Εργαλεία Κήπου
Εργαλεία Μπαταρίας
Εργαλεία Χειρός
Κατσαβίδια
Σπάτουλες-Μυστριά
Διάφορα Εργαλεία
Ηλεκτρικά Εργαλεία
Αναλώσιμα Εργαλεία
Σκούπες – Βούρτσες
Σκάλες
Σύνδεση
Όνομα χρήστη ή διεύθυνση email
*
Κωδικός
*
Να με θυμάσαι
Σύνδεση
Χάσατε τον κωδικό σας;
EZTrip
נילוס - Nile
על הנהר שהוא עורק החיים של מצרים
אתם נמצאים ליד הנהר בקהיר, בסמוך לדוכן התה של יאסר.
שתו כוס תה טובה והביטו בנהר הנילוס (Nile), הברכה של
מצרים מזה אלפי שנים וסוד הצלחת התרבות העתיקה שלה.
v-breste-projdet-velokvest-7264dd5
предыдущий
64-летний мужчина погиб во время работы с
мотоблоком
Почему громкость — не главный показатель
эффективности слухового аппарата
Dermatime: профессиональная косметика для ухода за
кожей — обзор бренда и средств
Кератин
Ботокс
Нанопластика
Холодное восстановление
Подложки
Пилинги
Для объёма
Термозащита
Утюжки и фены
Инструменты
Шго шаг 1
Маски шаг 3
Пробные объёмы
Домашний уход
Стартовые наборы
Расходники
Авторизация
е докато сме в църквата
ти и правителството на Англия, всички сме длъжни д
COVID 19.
══════
Would you copy out exactly the lines from the one holding "эффективности слухового аппарата" through the end of the entries above, both ends included?

:: Solution to the exercise ::
эффективности слухового аппарата
Dermatime: профессиональная косметика для ухода за
кожей — обзор бренда и средств
Кератин
Ботокс
Нанопластика
Холодное восстановление
Подложки
Пилинги
Для объёма
Термозащита
Утюжки и фены
Инструменты
Шго шаг 1
Маски шаг 3
Пробные объёмы
Домашний уход
Стартовые наборы
Расходники
Авторизация
е докато сме в църквата
ти и правителството на Англия, всички сме длъжни д
COVID 19.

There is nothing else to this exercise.